Subsequently, the secondary transfer bias is switched from positive to negative (time C in FIG. 15). A time period T2 for applying the negative bias (a time period between time D and time E in FIG. 15) is set such that a distance D2, which is represented by “Distance D2=Rotating Speed of Secondary Transfer Roller 22×Time Period T2”, is at least larger than the circumference of the secondary transfer roller 22.

Subsequently, the secondary transfer bias is switched from negative to positive again (time E in FIG. 15). The time period T1 for applying the positive bias (time period between time F and time G in FIG. 15) is set such that the distance D1, which is represented by “Distance D1=Rotating Speed of Secondary Transfer Roller 22×Time Period T1”, is at least larger than the circumference of the secondary transfer roller 22.
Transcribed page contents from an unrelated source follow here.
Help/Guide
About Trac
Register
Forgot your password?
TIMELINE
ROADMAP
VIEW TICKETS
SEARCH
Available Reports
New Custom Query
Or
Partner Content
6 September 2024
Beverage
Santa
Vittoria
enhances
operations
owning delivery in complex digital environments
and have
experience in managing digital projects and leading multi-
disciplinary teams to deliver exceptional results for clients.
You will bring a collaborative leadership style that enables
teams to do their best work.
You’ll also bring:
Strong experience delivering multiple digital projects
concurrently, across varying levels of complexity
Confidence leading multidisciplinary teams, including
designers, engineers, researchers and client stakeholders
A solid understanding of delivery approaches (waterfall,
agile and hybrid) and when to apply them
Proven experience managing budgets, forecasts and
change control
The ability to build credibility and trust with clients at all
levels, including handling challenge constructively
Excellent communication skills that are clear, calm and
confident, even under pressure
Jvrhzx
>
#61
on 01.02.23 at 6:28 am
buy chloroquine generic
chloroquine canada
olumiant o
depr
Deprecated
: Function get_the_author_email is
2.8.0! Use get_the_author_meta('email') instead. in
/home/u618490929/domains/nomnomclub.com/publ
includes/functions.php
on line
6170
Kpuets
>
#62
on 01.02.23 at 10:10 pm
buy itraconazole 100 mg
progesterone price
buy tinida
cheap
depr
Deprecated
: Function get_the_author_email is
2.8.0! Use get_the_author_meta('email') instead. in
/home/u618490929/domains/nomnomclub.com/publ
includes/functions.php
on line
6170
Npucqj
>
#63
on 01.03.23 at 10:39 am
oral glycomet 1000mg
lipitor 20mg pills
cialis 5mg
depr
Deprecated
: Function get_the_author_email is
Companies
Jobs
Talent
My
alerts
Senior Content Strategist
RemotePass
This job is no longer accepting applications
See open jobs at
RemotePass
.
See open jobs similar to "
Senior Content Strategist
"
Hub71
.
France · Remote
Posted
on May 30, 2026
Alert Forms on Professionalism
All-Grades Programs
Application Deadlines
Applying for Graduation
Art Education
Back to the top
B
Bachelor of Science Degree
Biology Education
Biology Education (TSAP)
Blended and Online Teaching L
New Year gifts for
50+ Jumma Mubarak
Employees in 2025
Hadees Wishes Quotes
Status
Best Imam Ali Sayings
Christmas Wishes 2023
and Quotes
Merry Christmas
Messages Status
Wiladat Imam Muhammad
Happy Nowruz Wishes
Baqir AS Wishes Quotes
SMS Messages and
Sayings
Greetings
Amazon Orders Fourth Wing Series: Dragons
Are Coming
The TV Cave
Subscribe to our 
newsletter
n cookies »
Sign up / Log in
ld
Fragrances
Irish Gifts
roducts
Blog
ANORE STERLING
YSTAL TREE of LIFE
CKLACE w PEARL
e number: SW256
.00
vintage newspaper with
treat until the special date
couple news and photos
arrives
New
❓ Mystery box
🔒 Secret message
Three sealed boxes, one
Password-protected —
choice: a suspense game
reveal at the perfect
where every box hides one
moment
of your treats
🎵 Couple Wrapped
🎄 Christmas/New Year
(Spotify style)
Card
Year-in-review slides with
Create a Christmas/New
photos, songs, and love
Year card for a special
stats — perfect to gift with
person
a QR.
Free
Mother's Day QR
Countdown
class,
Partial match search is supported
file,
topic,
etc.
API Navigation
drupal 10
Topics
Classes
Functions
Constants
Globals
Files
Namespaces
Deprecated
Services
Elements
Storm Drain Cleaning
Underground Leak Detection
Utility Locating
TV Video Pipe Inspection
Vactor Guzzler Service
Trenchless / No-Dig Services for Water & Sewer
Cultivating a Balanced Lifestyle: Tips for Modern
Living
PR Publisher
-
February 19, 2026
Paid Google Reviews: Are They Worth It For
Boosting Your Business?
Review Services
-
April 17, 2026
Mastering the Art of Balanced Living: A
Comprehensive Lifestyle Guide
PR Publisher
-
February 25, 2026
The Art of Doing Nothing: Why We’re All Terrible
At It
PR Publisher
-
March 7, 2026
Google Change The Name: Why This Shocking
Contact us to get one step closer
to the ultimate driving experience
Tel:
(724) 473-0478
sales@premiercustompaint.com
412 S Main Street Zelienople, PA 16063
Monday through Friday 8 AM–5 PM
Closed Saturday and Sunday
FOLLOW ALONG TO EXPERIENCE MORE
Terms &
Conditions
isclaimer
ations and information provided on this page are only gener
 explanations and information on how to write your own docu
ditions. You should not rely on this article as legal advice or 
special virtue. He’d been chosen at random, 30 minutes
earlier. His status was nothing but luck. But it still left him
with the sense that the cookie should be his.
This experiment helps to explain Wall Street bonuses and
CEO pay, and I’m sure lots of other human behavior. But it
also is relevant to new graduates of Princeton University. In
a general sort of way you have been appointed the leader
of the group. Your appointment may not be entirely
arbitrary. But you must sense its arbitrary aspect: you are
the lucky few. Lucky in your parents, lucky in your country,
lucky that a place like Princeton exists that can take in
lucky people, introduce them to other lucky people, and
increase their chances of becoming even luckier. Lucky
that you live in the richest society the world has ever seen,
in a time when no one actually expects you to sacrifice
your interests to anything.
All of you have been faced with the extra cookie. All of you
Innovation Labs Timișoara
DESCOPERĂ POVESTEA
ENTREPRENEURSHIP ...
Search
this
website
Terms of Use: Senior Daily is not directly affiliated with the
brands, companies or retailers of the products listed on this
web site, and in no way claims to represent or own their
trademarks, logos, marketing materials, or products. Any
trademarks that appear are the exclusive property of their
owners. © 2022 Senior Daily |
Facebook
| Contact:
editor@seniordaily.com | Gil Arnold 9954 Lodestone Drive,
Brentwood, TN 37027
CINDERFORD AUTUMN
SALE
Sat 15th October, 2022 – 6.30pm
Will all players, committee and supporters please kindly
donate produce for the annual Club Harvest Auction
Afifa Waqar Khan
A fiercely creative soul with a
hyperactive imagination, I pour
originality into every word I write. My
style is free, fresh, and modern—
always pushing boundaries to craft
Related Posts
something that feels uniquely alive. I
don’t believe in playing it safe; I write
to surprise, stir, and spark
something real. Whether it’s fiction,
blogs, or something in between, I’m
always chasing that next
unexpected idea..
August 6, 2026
Subsequently, the secondary transfer bias is switched from positive to negative again (time G in FIG. 15). The time period T2 for applying the negative bias (time period between time H and time I in FIG. 15) is set such that the distance D2, which is represented by “Distance D2=Rotating Speed of Secondary Transfer Roller 22×Time Period T2”, is at least larger than the circumference of the secondary transfer roller 22.

Switching of the secondary transfer bias from the positive bias to the negative bias is caused to end, and the toner removing operation for the secondary transfer roller 22 is caused to end completed before the leading end of the following sheet P2 enters the secondary transfer area (time I in FIG. 15). If the secondary transfer bias at the time D in FIG. 15 is different from the bias in the normal output, the secondary transfer bias is caused to be switched to the bias in the normal output before the leading end of the subsequent sheet enters the secondary transfer area.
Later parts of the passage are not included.